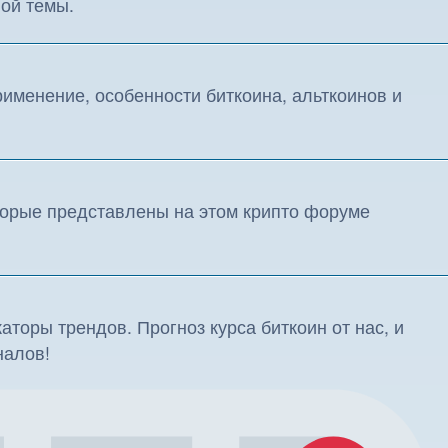
ой темы.
именение, особенности биткоина, альткоинов и
торые представлены на этом крипто форуме
аторы трендов. Прогноз курса биткоин от нас, и
налов!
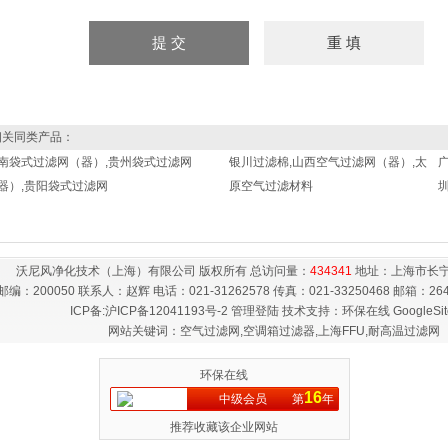
关同类产品：
南袋式过滤网（器）,贵州袋式过滤网
银川过滤棉,山西空气过滤网（器）,太
器）,贵阳袋式过滤网
原空气过滤材料
沃尼风净化技术（上海）有限公司 版权所有 总访问量：
434341
地址：上海市长宁
邮编：200050 联系人：赵辉 电话：021-31262578 传真：021-33250468 邮箱：
26
ICP备:
沪ICP备12041193号-2
管理登陆
技术支持：
环保在线
GoogleSi
网站关键词：空气过滤网,空调箱过滤器,上海FFU,耐高温过滤网
环保在线
16
中级会员
第
年
推荐收藏该企业网站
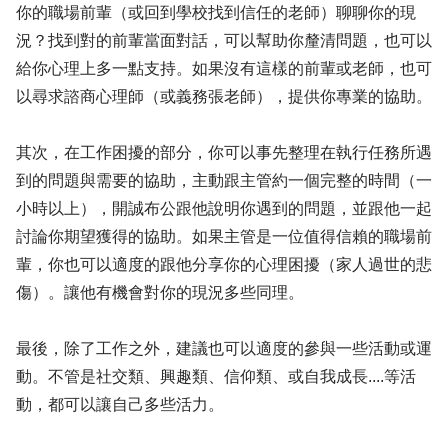
你的職場前輩（或回到學校找到信任的老師）聊聊你的現
況？找到對的前輩當面對話，可以幫助你釐清問題，也可以
給你心理上多一點支持。如果沒有這樣的前輩或老師，也可
以尋求諮商心理師（或義務張老師），提供你專業的協助。
其次，在工作困擾的部分，你可以事先整理在執行任務所遇
到的問題與需要的協助，主動跟主管約一個完整的時間（一
小時以上），開誠布公跟他說明你遇到的問題，並跟他一起
討論你期望獲得的協助。如果主管是一位值得信賴的職場前
輩，你也可以適度的跟他分享你的心理困擾（家人過世的悲
傷）。讓他有機會對你的現況多些同理。
最後，除了工作之外，建議也可以適度的參與一些活動或運
動。不管是社交類、興趣類、信仰類、或自我成長....等活
動，都可以讓自己多些活力。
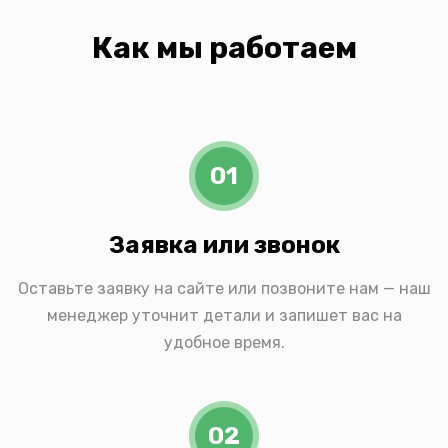
Как мы работаем
01
Заявка или звонок
Оставьте заявку на сайте или позвоните нам — наш
менеджер уточнит детали и запишет вас на
удобное время.
02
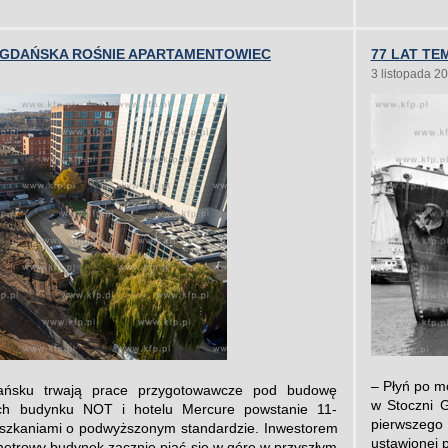
GDAŃSKA ROŚNIE APARTAMENTOWIEC
77 LAT T
3 listopada 2
– Płyń po m
ńsku trwają prace przygotowawcze pod budowę
w Stoczni G
ch budynku NOT i hotelu Mercure powstanie 11-
pierwszego 
eszkaniami o podwyższonym standardzie. Inwestorem
ustawionej p
metrowy budynek zacznie piąć się w górę w przyszłym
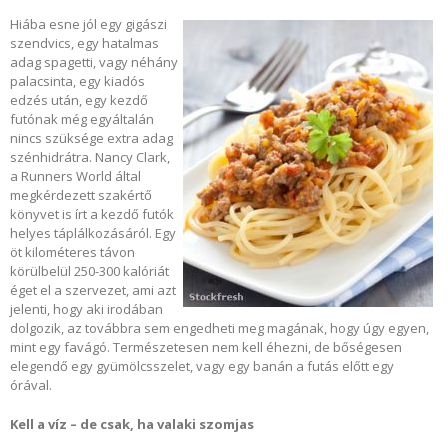
Hiába esne jól egy gigászi
szendvics, egy hatalmas
adag spagetti, vagy néhány
palacsinta, egy kiadós
edzés után, egy kezdő
futónak még egyáltalán
nincs szüksége extra adag
szénhidrátra. Nancy Clark,
a Runners World által
megkérdezett szakértő
könyvet is írt a kezdő futók
helyes táplálkozásáról. Egy
öt kilométeres távon
körülbelül 250-300 kalóriát
éget el a szervezet, ami azt
jelenti, hogy aki irodában
dolgozik, az továbbra sem engedheti meg magának, hogy úgy egyen,
mint egy favágó. Természetesen nem kell éhezni, de bőségesen
elegendő egy gyümölcsszelet, vagy egy banán a futás előtt egy
órával.
Kell a víz – de csak, ha valaki szomjas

+ + + +

▶ _Problem statement_
The lines to output run from the one containing "palacsinta, egy kiadós" through the last line of the records above; repeat them exactly and nothing more.

▶ _Result of the exercise_
palacsinta, egy kiadós
edzés után, egy kezdő
futónak még egyáltalán
nincs szüksége extra adag
szénhidrátra. Nancy Clark,
a Runners World által
megkérdezett szakértő
könyvet is írt a kezdő futók
helyes táplálkozásáról. Egy
öt kilométeres távon
körülbelül 250-300 kalóriát
éget el a szervezet, ami azt
jelenti, hogy aki irodában
dolgozik, az továbbra sem engedheti meg magának, hogy úgy egyen,
mint egy favágó. Természetesen nem kell éhezni, de bőségesen
elegendő egy gyümölcsszelet, vagy egy banán a futás előtt egy
órával.
Kell a víz – de csak, ha valaki szomjas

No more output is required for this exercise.